> MATERIAL TO PROCESS:
[Start of section]
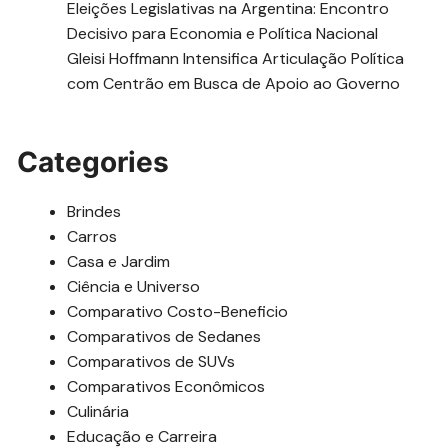
Eleições Legislativas na Argentina: Encontro
Decisivo para Economia e Política Nacional
Gleisi Hoffmann Intensifica Articulação Política
com Centrão em Busca de Apoio ao Governo
Categories
Brindes
Carros
Casa e Jardim
Ciência e Universo
Comparativo Costo-Beneficio
Comparativos de Sedanes
Comparativos de SUVs
Comparativos Econômicos
Culinária
Educação e Carreira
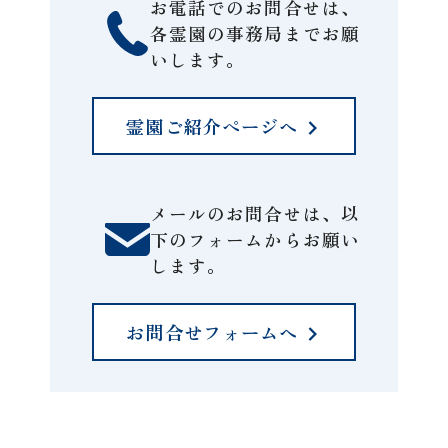
お電話でのお問合せは、
各霊園の事務局までお願
いします。
霊園ご紹介ページへ
メールのお問合せは、以
下のフォームからお願い
します。
お問合せフォームへ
[End of section]
> TASK REQUIREMENTS: Give back the material above exactly as it appears, minus the pictures.

> RESPONSE TO THIS EXERCISE:
Eleições Legislativas na Argentina: Encontro
Decisivo para Economia e Política Nacional
Gleisi Hoffmann Intensifica Articulação Política
com Centrão em Busca de Apoio ao Governo
Categories
Brindes
Carros
Casa e Jardim
Ciência e Universo
Comparativo Costo-Beneficio
Comparativos de Sedanes
Comparativos de SUVs
Comparativos Econômicos
Culinária
Educação e Carreira
お電話でのお問合せは、
各霊園の事務局までお願
いします。
霊園ご紹介ページへ
メールのお問合せは、以
下のフォームからお願い
します。
お問合せフォームへ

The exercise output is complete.